It is a difficult task in oceanography to measure the pH value by means of glass electrodes that are widely applied in other areas and use a potentiometric method of measurement. The complicated composition of seawater and its varying salinity have a disturbing influence on the voltages measured which can hardly be compensated for. Therefore, another measurement procedure has established itself in oceanography.

An established alternative to the measurement by means of glass electrodes is the measurement of the pH value by means of spectrophotometers. This method uses a pH-sensitive dye (e.g. m-cresol purple) whose protonated and deprotonated species have different percentages depending on the pH value. The absorption of light by the two species can be quantified by measuring a spectrum. The pH value can be calculated from the determined ratio and the dissociation constant of the dye used. The spectroscopic determination of the pH value provides very precise results, but at this time, there is no traceability concept that would be valid over the entire relevant range of salinity. This is especially important for pH value measurements in the Baltic Sea, in which the salinity underlies extremely heavy salinity variations.
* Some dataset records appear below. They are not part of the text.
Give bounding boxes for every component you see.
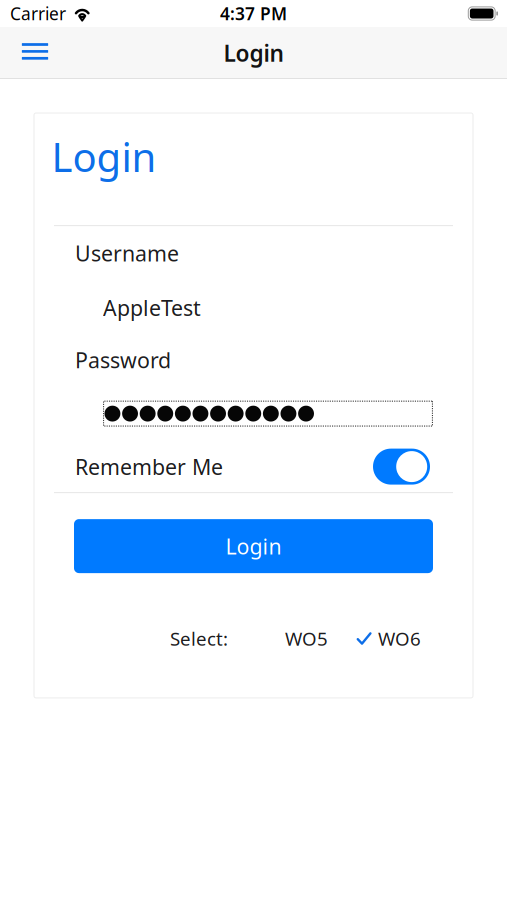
staticText: AppleTest [103, 293, 201, 322]
button[interactable]: WO5 [285, 626, 328, 651]
button[interactable]: Remember Me [373, 449, 430, 485]
staticText: 4:37 PM [220, 2, 287, 25]
staticText: Remember Me [75, 452, 223, 481]
button[interactable]: Menu [11, 31, 59, 75]
staticText: Login [224, 38, 284, 68]
button[interactable]: Login [74, 519, 433, 573]
staticText: WO6 [378, 626, 421, 651]
button[interactable]: WO6 [357, 626, 421, 651]
staticText: Login [52, 130, 156, 183]
staticText: Username [75, 239, 179, 267]
staticText: Password [75, 346, 171, 374]
staticText: Carrier [10, 2, 66, 25]
staticText: WO5 [285, 626, 328, 651]
staticText: Login [226, 532, 282, 560]
staticText: Select: [170, 626, 228, 651]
  Dissociation equilibrium and absorption spectrum of the dye m-cresol purple

Cooperation projectse
In a cooperation project with the Leibniz-Institut für Ostseeforschung Warnemünde (IOW), a metrological basis for the precise and traceable measurement of the pH value in the Baltic Sea is planned to be established. The task of our Working Group is the measurement of the pH value of suitable buffer solutions by means of a primary potentiometrical procedure. The varying salinity of the solutions is adapted to seawater. The IOW measures the same solutions spectrophotometrically while using the dye m-cresol purple. The measurement results of both laboratories serve to determine the dissociation constant of m-cresol purple at different salinities that finally enable the traceability of the spectrophotometrically measured pH value at the respective salinity. This enables routinely conducted measurements of the pH values in the Baltic Sea by means of this optical method that is traced to the pH value of potentiometrically characterized reference solutions.